2. Thoroughly evaluate the MSSP’s portal

• Most, but not all MSSPs provide a customer portal. A large portion of your customer experience will derive from the capabilities contained herein. For example: is it intuitive, easy to use and navigable?  Can you get the right reporting for your business?  Can you drill into raw log data on demand or does your MSSP need to package it up and send it to you (from experience, will be after the fact you need/want it)?

3. Evaluate references and experience

• Let’s face it, talk is cheap and experience counts. Take the time to speak to real customers to understand the value and relationship your MSSP provides with their customers.

4. How seriously does the MSSP take their own security?

• An MSSP will have access to sensitive areas of your network and should be managed as a critical vendor accordingly. Understanding what compliance frameworks your MSSP has and is attested for will say a lot about their readiness to have access to your network. At a minimum look for a third party audit from an industry body such as ISO.  This validates that appropriate controls are in place and that the company pursues industry best practices to evaluate their own business processes.

5. Where is the service delivered from?

• Many service providers look for the cheapest places in the world to locate operations centres where English may or may not be the first language. Be sure you are comfortable with the regions that you will be interacting with daily. More importantly, understand where your data resides.  Many business and government entities have regional restrictions on where data can be stored and accessed.

Lastly, here are a few tips to ensure that you achieve the benefits and value that you are looking for from your MSSP:

1. Be realistic

• Your MSSP doesn’t provide a magic veil that will negate all your security risks. In large part, your MSSP’s ability to be effective will be dependent on the technologies and tuning thereof that your company has invested in within the managed service.

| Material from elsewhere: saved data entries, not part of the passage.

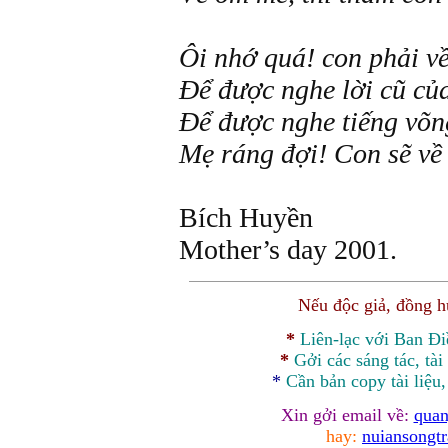
Ôi nhớ quá! con phải v
Để được nghe lời cũ củ
Để được nghe tiếng võn
Mẹ ráng đợi! Con sẽ về
Bích Huyền
Mother’s day 2001.
Nếu độc giả, đồng 
*
Liên-lạc với Ban Đ
*
Gởi các sáng tác, tài
*
Cần bản
copy
tài liệu
Xin gởi email về:
quan
hay:
nuiansongt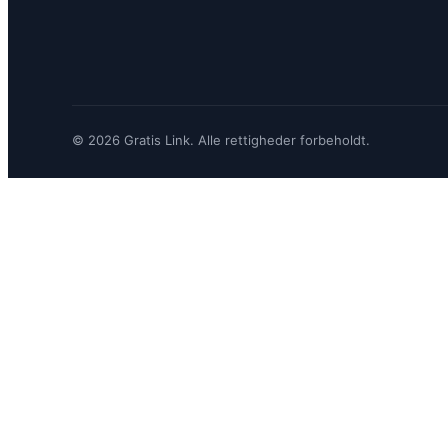
© 2026 Gratis Link. Alle rettigheder forbeholdt.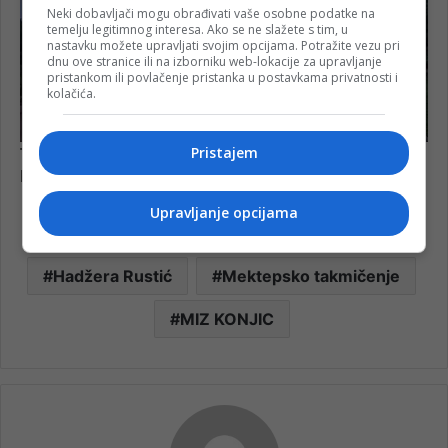
Neki dobavljači mogu obrađivati vaše osobne podatke na
temelju legitimnog interesa. Ako se ne slažete s tim, u
nastavku možete upravljati svojim opcijama. Potražite vezu pri
dnu ove stranice ili na izborniku web-lokacije za upravljanje
pristankom ili povlačenje pristanka u postavkama privatnosti i
kolačića.
Pristajem
Upravljanje opcijama
Hadžera Rustić
Mektepsko takmičenje
MIZ KONJIC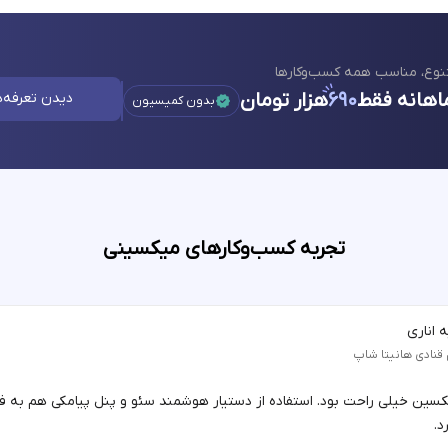
نوع، مناسب همه کسب‌وکارها
اهانه فقط
۶۹۰
هزار تومان
دیدن تعرفه‌ه
بدون کمیسیون
تجربه کسب‌وکارهای میکسینی
 اناری
 قنادی هانیتا شاپ
یکسین خیلی راحت بود. استفاده از دستیار هوشمند سئو و پنل پیامکی هم به 
د.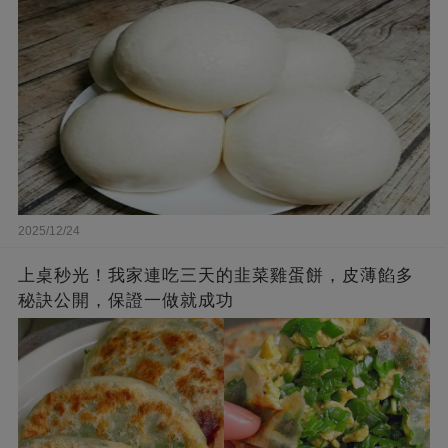
2025/12/24
上桌秒光！我家連吃三天的韭菜雞蛋餅，皮薄餡多
秘訣公開，保證一做就成功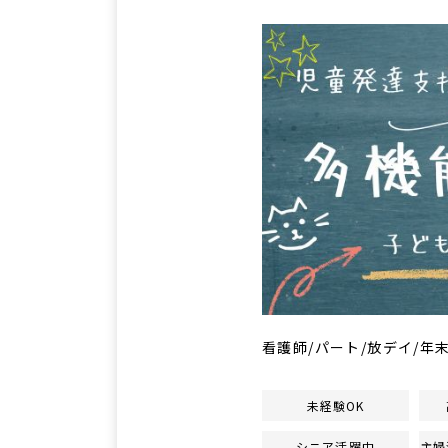
看護師/パート/放デイ/年
未経験OK
シニア活躍中
主婦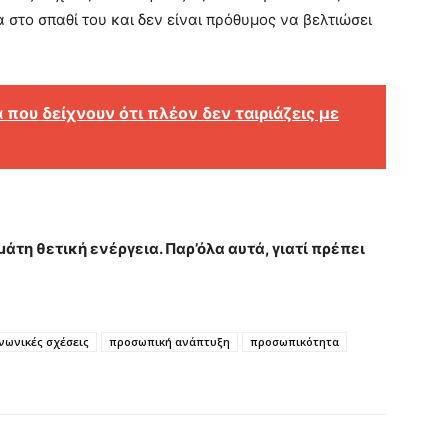
 στο σπαθί του και δεν είναι πρόθυμος να βελτιώσει
που δείχνουν ότι πλέον δεν ταιριάζεις με
τη θετική ενέργεια. Παρ’όλα αυτά, γιατί πρέπει
νωνικές σχέσεις
προσωπική ανάπτυξη
προσωπικότητα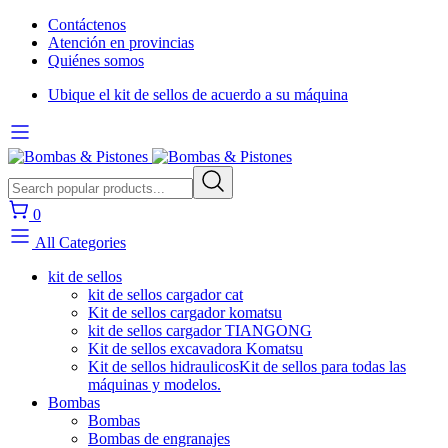
Contáctenos
Atención en provincias
Quiénes somos
Ubique el kit de sellos de acuerdo a su máquina
0
All Categories
kit de sellos
kit de sellos cargador cat
Kit de sellos cargador komatsu
kit de sellos cargador TIANGONG
Kit de sellos excavadora Komatsu
Kit de sellos hidraulicos
Kit de sellos para todas las
máquinas y modelos.
Bombas
Bombas
Bombas de engranajes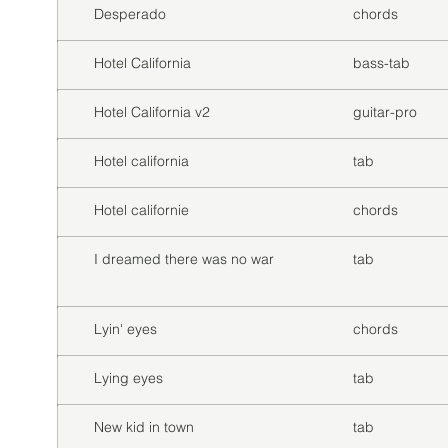
Desperado
chords
Hotel California
bass-tab
Hotel California v2
guitar-pro
Hotel california
tab
Hotel californie
chords
I dreamed there was no war
tab
Lyin' eyes
chords
Lying eyes
tab
New kid in town
tab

2. MSSP partnership success is a two-way street

• Effective and clear communication is critical for success. You or your team will have to work with the MSSP on a regular basis. It is important that your team is prepared to make access available, answer questions, participate in changes, etc.

3. You still own the responsibility of your company’s security

• Unfortunately, partnering with an MSSP doesn’t negate your responsibility to own the security outcome for your business. Your MSSP is your partner to help you achieve the best outcome for this goal.